Perfect day at Magic Kingdom. We waited in line once for 15 minutes. That was it. The rest was walk up, get on, decide how you were going to spend the 4 hours of time you normally spend in line. We had done it all by 5 pm and were wondering if the kids were going to make it to 10pm.
BUZZ LIGHTYEAR to the rescue. I think we rode it 50 gazillion times. Here’s my highest score:
And the kids in jail with Zurg:
The street guy was actually very good – had the accent and the mannerisms down fairly well. Savvy.
What else can I talk about? The fireworks. Nobody does fireworks better than Disney. I’m completely amazed at what they do EVERY SINGLE DAY and make it feel like it’s the FIRST TIME. Take the parade. They sing that song, dance that dance every day the same exact way. For us – it’s the first time we see it. For them – it’s work yet they make us feel like it’s the first time.
We have a picture of every time we’ve been to Magic Kingdom with Chip and Dale. Amy and I have one on our honeymoon with Chip and Dale. I’m sure my mom has a picture of me and Leslie with Chip and Dale. Which all leads me to this question…
Is there any good reason why Disney has two male characters who talk femininely (go ahead and spell check that one, Cathy) named Chip and Dale? Does that bother anyone else or just me?
My hot wife in the middle of Main Street, USA…
Adrian and Itabeda (you know who you are – your daddy reads this blog) we have about 1,000 princess photos that Camber and Cayden made me take to share with you when we get home. Here’s one now.

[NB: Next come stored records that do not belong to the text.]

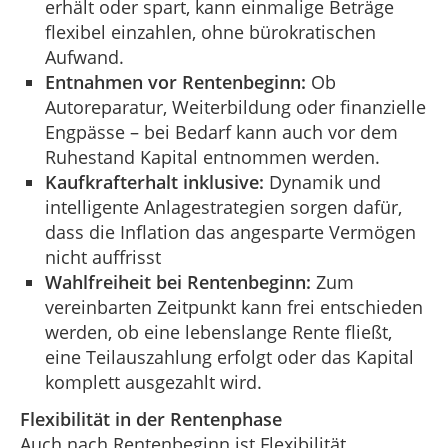
erhält oder spart, kann einmalige Beträge
flexibel einzahlen, ohne bürokratischen
Aufwand.
Entnahmen vor Rentenbeginn:
Ob
Autoreparatur, Weiterbildung oder finanzielle
Engpässe – bei Bedarf kann auch vor dem
Ruhestand Kapital entnommen werden.
Kaufkrafterhalt inklusive:
Dynamik und
intelligente Anlagestrategien sorgen dafür,
dass die Inflation das angesparte Vermögen
nicht auffrisst
Wahlfreiheit bei Rentenbeginn:
Zum
vereinbarten Zeitpunkt kann frei entschieden
werden, ob eine lebenslange Rente fließt,
eine Teilauszahlung erfolgt oder das Kapital
komplett ausgezahlt wird.
Flexibilität in der Rentenphase
Auch nach Rentenbeginn ist Flexibilität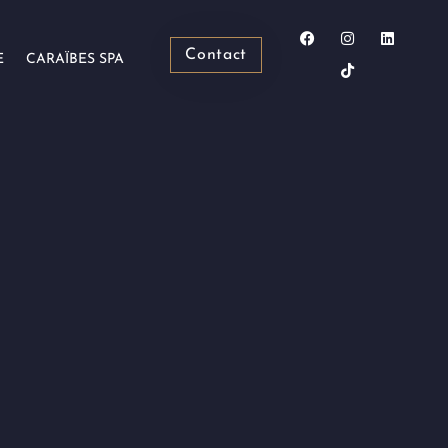
Contact
E
CARAÏBES SPA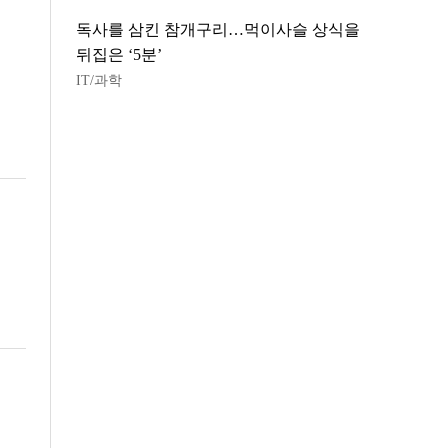
독사를 삼킨 참개구리…먹이사슬 상식을
뒤집은 ‘5분’
IT/과학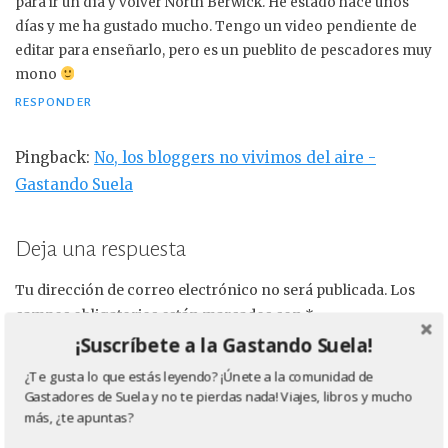
para ir un día y volver North Berwick. He estado hace unos
días y me ha gustado mucho. Tengo un video pendiente de
editar para enseñarlo, pero es un pueblito de pescadores muy
mono
RESPONDER
Pingback:
No, los bloggers no vivimos del aire -
Gastando Suela
Deja una respuesta
Tu dirección de correo electrónico no será publicada.
Los
campos obligatorios están marcados con
*
¡Suscríbete a la Gastando Suela!
COMENTARIO
*
¿Te gusta lo que estás leyendo? ¡Únete a la comunidad de
Gastadores de Suela y no te pierdas nada! Viajes, libros y mucho
más, ¿te apuntas?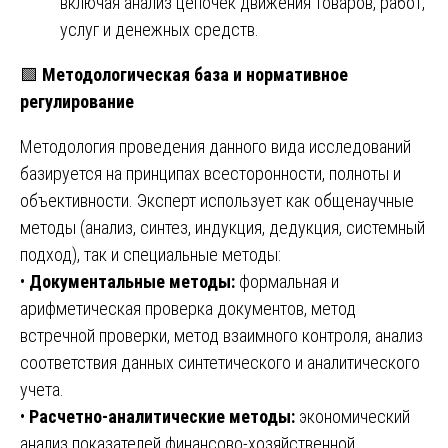
включая анализ цепочек движения товаров, работ,
услуг и денежных средств.
🟩
Методологическая база и нормативное
регулирование
Методология проведения данного вида исследований
базируется на принципах всесторонности, полноты и
объективности. Эксперт использует как общенаучные
методы (анализ, синтез, индукция, дедукция, системный
подход), так и специальные методы:
•
Документальные методы:
формальная и
арифметическая проверка документов, метод
встречной проверки, метод взаимного контроля, анализ
соответствия данных синтетического и аналитического
учета.
•
Расчетно-аналитические методы:
экономический
анализ показателей финансово-хозяйственной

It’s a Small World – figuratively. Ran into someone we knew from Little Rock. “We read your blog and knew you were going be here but thought there’d be no way we’d run into you!!!” Cool seeing a familiar face. Which led to this interesting, funny exchange with my father-in-law.
“You know them from Grace?”
“Yeah, they used to go to Grace.”
Long pause. I resume the conversation…mainly with myself.

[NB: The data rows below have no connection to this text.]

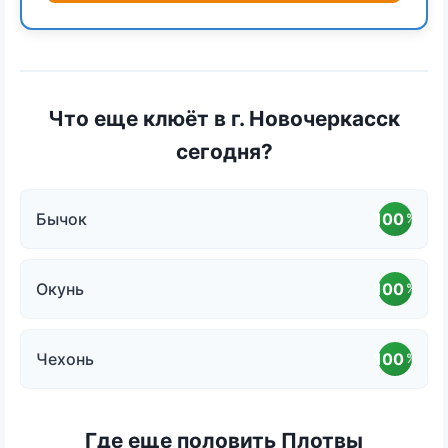
Что еще клюёт в г. Новочеркасск
сегодня?
Бычок
100
%
Окунь
100
%
Чехонь
100
%
Где еще половить Плотвы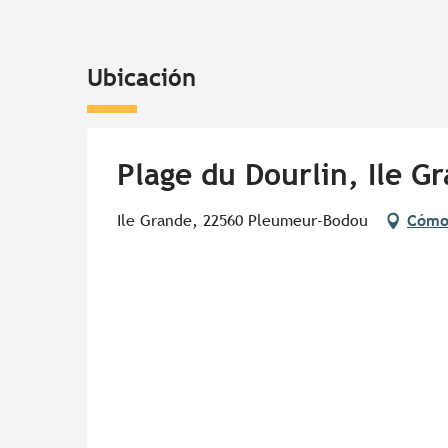
Ubicación
Plage du Dourlin, Ile G
Ile Grande, 22560 Pleumeur-Bodou
Cómo 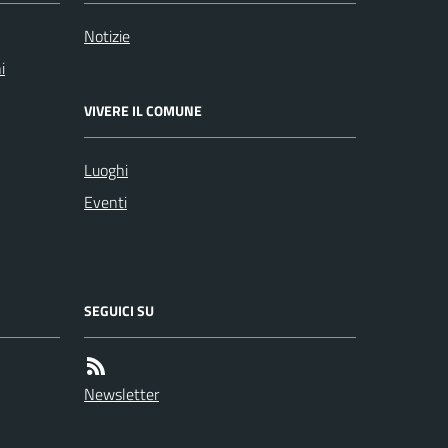
Notizie
i
VIVERE IL COMUNE
Luoghi
Eventi
SEGUICI SU
Newsletter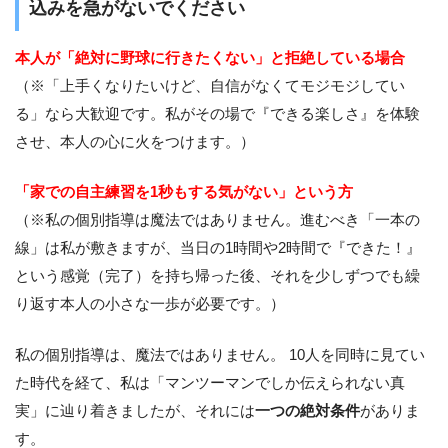
込みを急がないでください
本人が「絶対に野球に行きたくない」と拒絶している場合
（※「上手くなりたいけど、自信がなくてモジモジしてい
る」なら大歓迎です。私がその場で『できる楽しさ』を体験
させ、本人の心に火をつけます。）
「家での自主練習を1秒もする気がない」という方
（※私の個別指導は魔法ではありません。進むべき「一本の
線」は私が敷きますが、当日の1時間や2時間で『できた！』
という感覚（完了）を持ち帰った後、それを少しずつでも繰
り返す本人の小さな一歩が必要です。）
私の個別指導は、魔法ではありません。 10人を同時に見てい
た時代を経て、私は「マンツーマンでしか伝えられない真
実」に辿り着きましたが、それには
一つの絶対条件
がありま
す。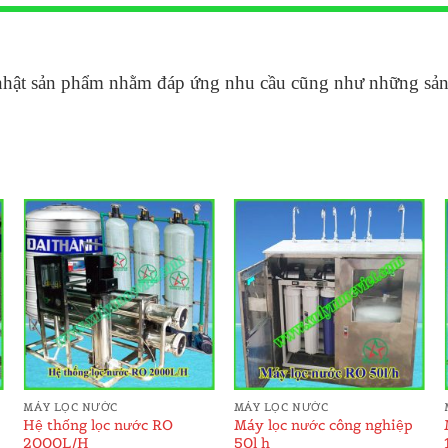
nhật sản phẩm nhằm đáp ứng nhu cầu cũng như những sản p
ADD TO
ADD TO
WISHLIST
WISHLIST
MÁY LỌC NƯỚC
MÁY LỌC NƯỚC
Hệ thống lọc nước RO
Máy lọc nước công nghiệp
2000L/H
50l h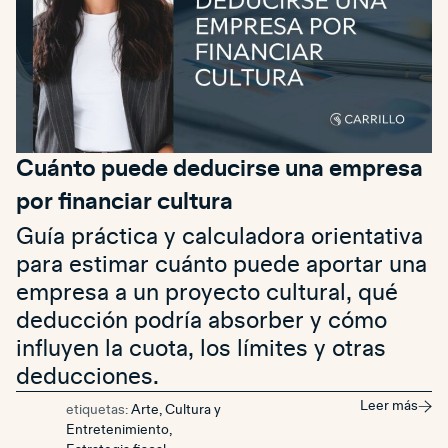
Cuánto puede deducirse una empresa
por financiar cultura
Guía práctica y calculadora orientativa
para estimar cuánto puede aportar una
empresa a un proyecto cultural, qué
deducción podría absorber y cómo
influyen la cuota, los límites y otras
deducciones.
Leer más
etiquetas:
Arte, Cultura y
Entretenimiento
,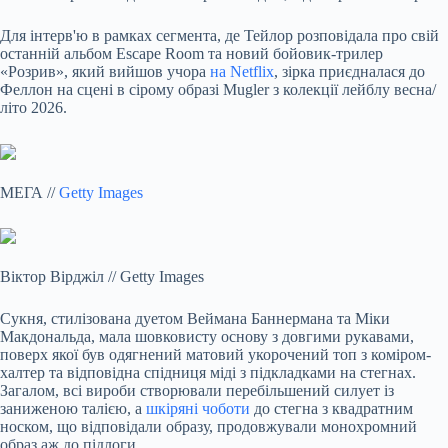
Для інтерв'ю в рамках сегмента, де Тейлор розповідала про свій
останній альбом Escape Room та новий бойовик-трилер
«Розрив», який вийшов учора
на Netflix
, зірка приєдналася до
Феллон на сцені в сірому образі Mugler з колекції лейблу весна/
літо 2026.
МЕГА
//
Getty Images
Віктор Вірджіл
//
Getty Images
Сукня, стилізована дуетом Веймана Баннермана та Міки
Макдональда, мала шовковисту основу з довгими рукавами,
поверх якої був одягнений матовий укорочений топ з коміром-
халтер та відповідна спідниця міді з підкладками на стегнах.
Загалом, всі вироби створювали перебільшений силует із
заниженою талією, а
шкіряні чоботи
до стегна з квадратним
носком, що відповідали образу, продовжували монохромний
образ аж до підлоги.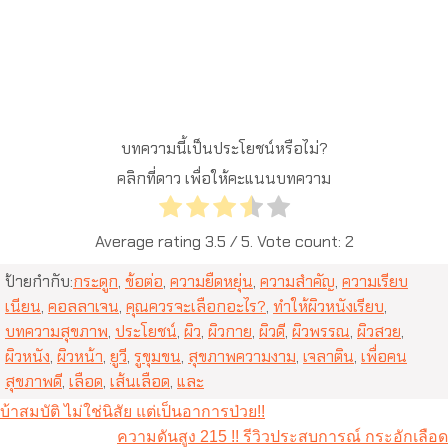
บทความนี้เป็นประโยชน์หรือไม่?
คลิกที่ดาว เพื่อให้คะแนนบทความ
Average rating
3.5
/ 5. Vote count:
2
ป้ายกำกับ:
กระดูก
,
ข้อต่อ
,
ความยืดหยุ่น
,
ความสำคัญ
,
ความเรียบ
เนียน
,
คอลลาเจน
,
คุณควรจะเลือกอะไร?
,
ทำให้ผิวหนังเรียบ
,
บทความสุขภาพ
,
ประโยชน์
,
ผิว
,
ผิวกาย
,
ผิวดี
,
ผิวพรรณ
,
ผิวสวย
,
ผิวหนัง
,
ผิวหน้า
,
ยูวี
,
รูขุมขน
,
สุขภาพความงาม
,
เจลาติน
,
เพื่อคน
สุขภาพดี
,
เลือด
,
เส้นเลือด
,
และ
แนะแนว
บ้าสมบัติ ไม่ใช่นิสัย แต่เป็นอาการป่วย!!
เรื่อง
ความดันสูง 215 !! รีวิวประสบการณ์ กระอักเลือด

“I think about half the population of West Little Rock used to go to Grace.”
Dad doesn’t say anything.
“You know, we could’ve been a megachurch.”
“So, you know at least we didn’t have to deal with that problem.”
He looks at me. “You saying something? I’m having a hard time hearing you.”
It’s a Small World – literally.
We have to ride the Small World ride. If we don’t, some space-time continuim will explode and the earth will stop rotating. I rode it as a kid, Amy rode it as a kid. Our kids are going to ride it. They love it.
As we get in line, I think to myself – what kind of workers get stuck working this ride? Close talkers? People who made someone angry at management? The new host of “America’s Got Talent”?
I then find out. Guy can’t load 4 empty boats on the dock with 8 people in line. It’s that empty. 4 whole boats, only 8 people on the dock and this guy is dumbfouned as to how to get them all in.
Luckily, we all had been on a ride before so we figured it out for him.
Great day, great fun. I love Disneyworld. Thank you, Big Tom and Mimi.